İNTERNET VE GÖRGÜ KURALLARI
Elektronik posta yoluyla karşı tarafa göndereceğiniz metinlerde, daima nezaketli ve efendi bir üslup içinde olmalısınız. Kişilerin kişilik haklarına yönelik olumsuz sözlere, hakaretlere yer vermemeye dikkat etmelisiniz. İnternet, eğer akılcı kullanılmazsa sizin için çok ciddi bir vakit kaybına dönüşebilir. Mümkün olabildiği kadar interneti sohbet, şakalaşmak gibi amaçlarla değil de bilgi alışverişi, haberleşme, araştırma, kültür artırımı gibi amaçlarla kullanırsanız daha çok faydasını görürsünüz. Büyük harflerle yazmak, internet dilinde "Bağırma" anlamına geldiği için, böyle bir niyetiniz olmasa bile, bundan kaçının.
ZİYARET ADÂBI
Misafire ikramda bulunacağınız zaman bunu içinizden gelerek yapmalısınız. Asla bir külfet olduğunu düşünmemelisiniz. Ziyaret edeceğiniz kişiyi önceden haberdar etmeniz bir nezaket ve incelik kuralıdır. Telefon açarak karşı tarafa bunu bildirebilir ve aldığınız cevaba göre programınızı yapabilirsiniz. Sabahın erken saatleri, gece geç saatler, tatil günleri gibi zamanlar ziyaret için tercih edilmemelidir. Özellikle uyku, yemek ve iş zamanlarını ziyaret saati olarak seçmemelisiniz.

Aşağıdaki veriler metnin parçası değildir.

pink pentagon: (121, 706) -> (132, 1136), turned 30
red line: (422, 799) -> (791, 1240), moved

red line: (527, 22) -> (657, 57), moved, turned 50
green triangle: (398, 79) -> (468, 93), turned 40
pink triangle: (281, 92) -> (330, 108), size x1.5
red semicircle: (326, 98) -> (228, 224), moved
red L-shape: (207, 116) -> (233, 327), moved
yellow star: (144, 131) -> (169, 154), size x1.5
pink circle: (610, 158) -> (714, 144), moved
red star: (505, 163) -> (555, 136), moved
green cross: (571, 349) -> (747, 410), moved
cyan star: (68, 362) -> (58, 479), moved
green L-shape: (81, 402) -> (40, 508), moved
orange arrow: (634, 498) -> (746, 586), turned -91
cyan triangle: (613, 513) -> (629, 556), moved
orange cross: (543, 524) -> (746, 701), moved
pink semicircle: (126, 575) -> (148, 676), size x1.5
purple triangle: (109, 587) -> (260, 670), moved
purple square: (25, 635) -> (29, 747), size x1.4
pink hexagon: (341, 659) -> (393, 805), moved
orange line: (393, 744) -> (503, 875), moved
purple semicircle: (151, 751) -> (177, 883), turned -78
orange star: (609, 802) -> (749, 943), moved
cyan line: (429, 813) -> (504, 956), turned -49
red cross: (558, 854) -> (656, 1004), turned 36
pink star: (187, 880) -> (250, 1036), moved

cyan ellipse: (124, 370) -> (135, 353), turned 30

TAŞITLARDA DİKKAT EDİLMESİ GEREKENLER
Taşıtlara binerken ve inerken önceliği daima yaşlı, özürlü ve çocuklara verin. Önceliğiniz daima yardıma ihtiyacı olan kişiler olsun. Birçok ortamda olduğu gibi umumi araçlarda da yüksek ve rahatsız edecek sesle konuşmamaya, şakalaşmamaya ve çevrenizdeki kişileri rahatsız etmemeye özen göstermelisiniz. Çevrenizle ilgilenmeden, sakin ve ciddi bir tavır içinde olmanız, en doğru olanıdır.
KÜTÜPHANEDE
Kütüphanedeyken yiyecek, içecek ile uğraşmak, yanındaki kişi ile sohbet etmek, çok fazla hareket etmek gibi tavırlardan kaçınmalısınız. Birisiyle veya kütüphane görevlisiyle konuşmanız gerektiğinde de seslenmek yerine yanına giderek sessizce konuşmalısınız. Çevrenizdekilerin ve diğer çalışanların dikkatini dağıtacak her türlü hareketten kaçınmalısınız.
ALIŞVERİŞTE
Alışveriş yapılan yere girerken, öncelikle çıkan müşterilere yol vermelisiniz. Mağazanın kapısını, camını tutarak değil, tutma yerini kullanarak açmalısınız. Yağmurlu günlerde eğer yanınızda şemsiye taşıyorsanız, şemsiyenizi girişte uygun bir yere bırakmalısınız. Mağazanın koyduğu genel kurallara veya belli bir sıra düzeni varsa buna uymalısınız.
ASANSÖRDE
Asansörde diğer kişiler ile sohbet etmek, dostluk kurmaya çalışmak basit hareketlerdir. Ciddi ve ağırbaşlı bir şekilde çıkılacak kata kadar bekleyip eğer gerekiyorsa diğer kişileri selamlayarak inmek daha uygun bir tavır olabilir. Asansör ile ilgili dikkat gösterilmesi gereken önemli detaylardan birisi de asansörden indikten sonra kapısını kapatıp asansörün geri gitmesinin sağlanmasıdır. Asansörleri amacına uygun kullanmaya dikkat etmeli, gereğinden fazla yük taşıtarak bozulmasına sebep olmamalısınız.
SOKAKTA
Sokakta bir şeyler yiyerek, içerek yürümek son derece basit hareketlerdir. Bu tip tavırlarda bulunmamaya titizlik gösterebilirsiniz. Aceleniz olduğu anlarda sokakta kimseye çarpmamaya dikkat edin. Yollara kesinlikle yiyeceklerin paket kâğıtlarını, içecek kutularını ve bunlar gibi çöp olabilecek şeyleri atmayın, mutlaka bir çöp kutusu bulup ona atın. Yağışlı havalarda birikmiş suların yanından geçerken dikkatli olmalı ve kimsenin üzerine su sıçratmamalısınız. Yağışlı havalarda doğal olarak şemsiye kullanmanız gerekir. Ancak açarken çevrenizde bulunan kimseye zarar vermemeye dikkat etmelisiniz
KONFERANSTA
Öncelikle konferans, seminer gibi yerlere gideceğiniz zaman not kâğıdı, kalem gibi dinlerken ihtiyacınız olacak malzemeleri de yanınızda götürmelisiniz. Konferansın programında dinleyicilere eğer soru sorma hakkı veriliyorsa soru sorun. Soru sorarken karşı tarafı zor durumda bırakan, nezaketten uzak söz ve üsluptan kaçınmalısınız.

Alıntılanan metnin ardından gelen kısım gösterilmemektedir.